**TASK**. For the listing that follows, give again exactly the lines from the one with "raisons qui amènent" to the one with "jusqu’à notre époque.", including both.

++++

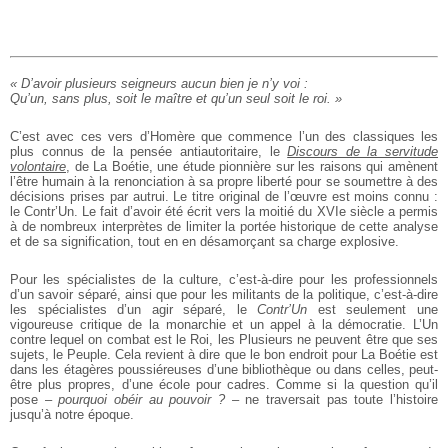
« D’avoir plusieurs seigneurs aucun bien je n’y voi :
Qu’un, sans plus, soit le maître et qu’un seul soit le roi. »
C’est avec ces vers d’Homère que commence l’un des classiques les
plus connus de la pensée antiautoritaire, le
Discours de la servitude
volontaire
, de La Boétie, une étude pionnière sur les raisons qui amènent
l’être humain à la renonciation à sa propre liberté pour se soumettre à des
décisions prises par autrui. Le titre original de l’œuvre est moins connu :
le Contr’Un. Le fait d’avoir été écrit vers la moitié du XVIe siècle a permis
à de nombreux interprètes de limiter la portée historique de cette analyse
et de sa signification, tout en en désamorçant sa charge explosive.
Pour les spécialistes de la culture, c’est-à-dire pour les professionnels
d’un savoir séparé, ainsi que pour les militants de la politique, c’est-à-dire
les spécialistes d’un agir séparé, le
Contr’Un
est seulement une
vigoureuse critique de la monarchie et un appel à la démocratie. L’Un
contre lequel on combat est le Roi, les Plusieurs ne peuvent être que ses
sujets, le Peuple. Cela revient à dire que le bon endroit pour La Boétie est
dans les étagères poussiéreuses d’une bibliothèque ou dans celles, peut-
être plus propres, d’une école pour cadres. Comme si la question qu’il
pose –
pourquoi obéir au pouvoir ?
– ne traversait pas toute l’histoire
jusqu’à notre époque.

++++

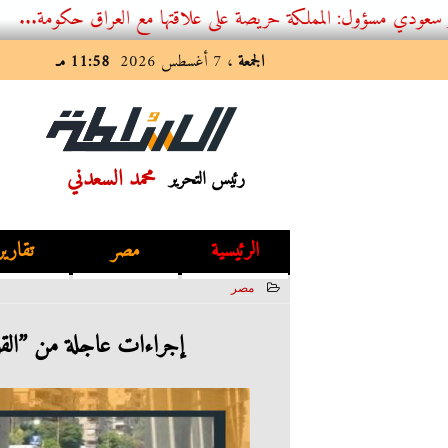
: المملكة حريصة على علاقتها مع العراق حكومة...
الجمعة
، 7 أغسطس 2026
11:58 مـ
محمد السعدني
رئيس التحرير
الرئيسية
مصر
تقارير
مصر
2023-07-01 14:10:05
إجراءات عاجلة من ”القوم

++++

**EXPECTED ANSWER**.
, de La Boétie, une étude pionnière sur les raisons qui amènent
l’être humain à la renonciation à sa propre liberté pour se soumettre à des
décisions prises par autrui. Le titre original de l’œuvre est moins connu :
le Contr’Un. Le fait d’avoir été écrit vers la moitié du XVIe siècle a permis
à de nombreux interprètes de limiter la portée historique de cette analyse
et de sa signification, tout en en désamorçant sa charge explosive.
Pour les spécialistes de la culture, c’est-à-dire pour les professionnels
d’un savoir séparé, ainsi que pour les militants de la politique, c’est-à-dire
les spécialistes d’un agir séparé, le
Contr’Un
est seulement une
vigoureuse critique de la monarchie et un appel à la démocratie. L’Un
contre lequel on combat est le Roi, les Plusieurs ne peuvent être que ses
sujets, le Peuple. Cela revient à dire que le bon endroit pour La Boétie est
dans les étagères poussiéreuses d’une bibliothèque ou dans celles, peut-
être plus propres, d’une école pour cadres. Comme si la question qu’il
pose –
pourquoi obéir au pouvoir ?
– ne traversait pas toute l’histoire
jusqu’à notre époque.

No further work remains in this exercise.